Kdump
Kdump is a standard Linux mechanism to dump machine memory content on kernel crash. Kdump is based on Kexec. Kdump utilizes two kernels: the regular system kernel and kdump capture kernel (called from now on, the kdump kernel). System kernel is the normal kernel, booted with the crashkernel parameter - we need to tell the system kernel to reserve some amount of physical memory where the kdump kernel will be loaded/executed. Then it is necessary to load the kdump kernel in advance, because when the system kernel crashes, there is no reliable way to read data from disk, for example, given that such kernel is broken.
Once a kernel crash happens, the system kernel crash handler uses the Kexec mechanism to boot the kdump kernel in its pre-reserved memory. The memory from system kernel is preserved in such kexec boot, and it is accessible from the kdump kernel at the moment of crash. Once the kdump kernel is booted, the user can collect the file /proc/vmcore to get access to memory of the crashed system kernel. Such crash dump can be saved to disk or copied over network to some other machine for further post-mortem investigation.
In server production environments, the system and kdump kernels could be different - system kernel needs a lot of features and is compiled with a many kernel flags/drivers, while the kdump kernel goal is to be minimalistic and take as small amount of memory as possible, e.g. it could be compiled without network support if we store the crash dump to disk only. But for desktops and in general, for non-specific setups, the same kernel is used both as system and kdump kernels. It means we will load the same kernel code twice - one time as normal system kernel, another one to the reserved memory area, but with different kernel parameters.
Alternatives to setup kdump
The automatic way: kdumpst
The kdumpstAUR tool is an automatic way for loading kdump. It is highly customizable - it defaults to another method of log collecting (called pstore), but can be easily set to use kdump (a matter of setting USE_PSTORE_RAM=0 on /usr/share/kdumpst.d/00-default. The tool also fallbacks to kdump in case pstore RAM region is not available.

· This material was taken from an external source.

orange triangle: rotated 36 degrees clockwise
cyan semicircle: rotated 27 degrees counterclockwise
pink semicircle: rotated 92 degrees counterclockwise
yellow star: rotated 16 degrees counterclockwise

After installing kdumpst, one can check the journal and the following message means kdump is loaded: kdumpst: panic kexec loaded successfully. If a kernel crash happens, the kdump will be collected and in the subsequent boot, a message indicates the success of the operation: kdumpst: logs saved in "/var/crash/kdumpst/logs". In that folder, the user will find a lightweight zip blob, that included a dmesg plus some extra data. The vmcore itself is saved on /var/crash/kdumpst/crash. For questions/issues, the #kdump IRC channel at OFTC could be used, or open issues in the kdumpst repository.
The automatic way: simple-kdump
The simple-kdumpAUR tool provides a simple and easy-to-config way to setup and collect kdump.
Unlike kdumpstAUR, it is boot loader independent, has one and only one objective, save the vmcore file
to /var/crash/.
It is mostly all the manual setups mentioned in later sections with slightly better organization using systemd, but re-use the Arch Linux kernels (or whatever kernel the end user choose), so it is super flex and simple.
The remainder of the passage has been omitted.